HOME    »    PROGRAMS/ACTIVITIES    »    Annual Thematic Program

Material from Talks

Jerome R. Bellegarda (Spoken Language Group, Apple Computer), jerome@apple.com

Data-Driven Semantic Language Modeling

Statistical language models used in large vocabulary speech recognition have to properly encapsulate the various constraints, both local and global, present in the language. While usual n-gram modeling can readily capture local constraints, it has been more difficult to handle global constraints, like long-term semantic dependencies, within an adequate data-driven formalism. This presentation focuses on the use of latent semantic analysis (LSA), a paradigm which automatically uncovers the salient semantic relationships between words and documents in a given corpus. In this approach, (discrete) words and documents are mapped onto a single (continuous) semantic vector space of comparatively low dimension, in which familiar clustering techniques can be applied. Applications include information retrieval, automatic semantic classification, and semantic language modeling. In the latter case, it leads to several model families with various smoothing properties. Because of their large-span nature, such LSA language models are well suited to complement conventional n-grams. An integrative formulation is proposed for harnessing this synergy, in which the latent semantic information is used to suitably adjust the standard n-gram probability. This hybrid modeling compares favorably with the corresponding n-gram baseline: experiments conducted on the Wall Street Journal domain show a reduction in average word error rate of over 20%. The presentation will conclude with a discussion of intrinsic trade-offs and open issues in this emerging area of statistical language modeling.

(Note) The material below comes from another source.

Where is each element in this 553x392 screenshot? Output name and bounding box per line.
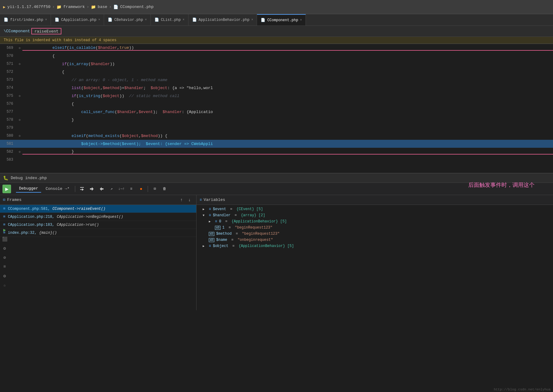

Julian Besag (Department of Statistics, University of Washington)   julian@stat.washington.edu

Markov Chain Monte Carlo and Bayesian Computation

Markov chain Monte Carlo (MCMC) refers to a collection of methods for closely approximating integrals with respect to awkward, often very high-dimensional, probability distributions. The basic idea is to design and run a Markov chain whose limiting distribution is the distribution of interest and to estimate the required integrals via the corresponding sample averages. The original Metropolis (1953) construction, generalized by Hastings (1970), was used extensively in the analysis of interacting particle systems such as Ising and Potts models. Subsequent developments included cluster and multigrid algorithms in the 1980's and simulated tempering and coupling from the past in the 1990's. The 1980's also saw the introduction of MCMC for simulating hidden Markov random fields (spatial generalizations of hidden Markov chains) in image analysis and this inspired other statisticians, particularly those working in the Bayesian paradigm, where general implementation had been frustrated by the need to evaluate high-dimensional integrals. Indeed, MCMC has now become the standard computational engine for Bayesian analysis. Although Hastings constructions, especially the Gibbs sampler (aka the heat bath algorithm), still predominate, there have also been some useful advances in the design of algorithms, such as reversible jumps. The talk provides an introduction to MCMC for Bayesian computation. Some notes (65pp), whose coverage is not restricted to Bayesian inference, are available at

http://www.csss.washington.edu/Papers/      working paper no.9

These notes are not comprehensive, though they include some more advanced topics and at least provide useful further references! See also the MCMC website for several hundreds of papers: http://www.statslab.cam.ac.uk/~mcmc/

Olivier Catoni (Université Paris 6) catoni@ccr.jussieu.fr

Adaptive N-Grams through the Gibbs Aggregation Rule

We will present some general pseudo-Bayesian rule to aggregate estimators and show that it satisfies a non-asymptotic oracle inequality. We will explain how to apply it to adaptive histogram estimation and show the connection with the estimation of "adaptive" n-gram frequencies for text analysis. Most of the material we plan to explain can be found in written form in the following communication :

O. Catoni Data compression and adaptive histograms, International Conference on Foundations of Computational Mathematics in honor of Professor Steve Smale's 70th Birthday July 13-17 2000

It can be downloaded, as well as a demonstration software, from the website


or from my homepage


Michael Collins (At&T Labs-Research)  mcollins@research.att.com

Statistical Models for Natural Language Parsing

This talk will discuss the problem of machine learning applied to natural language parsing: given a set of example sentence/tree pairs, the task is to learn a function from sentences to trees which generalizes well to new sentences.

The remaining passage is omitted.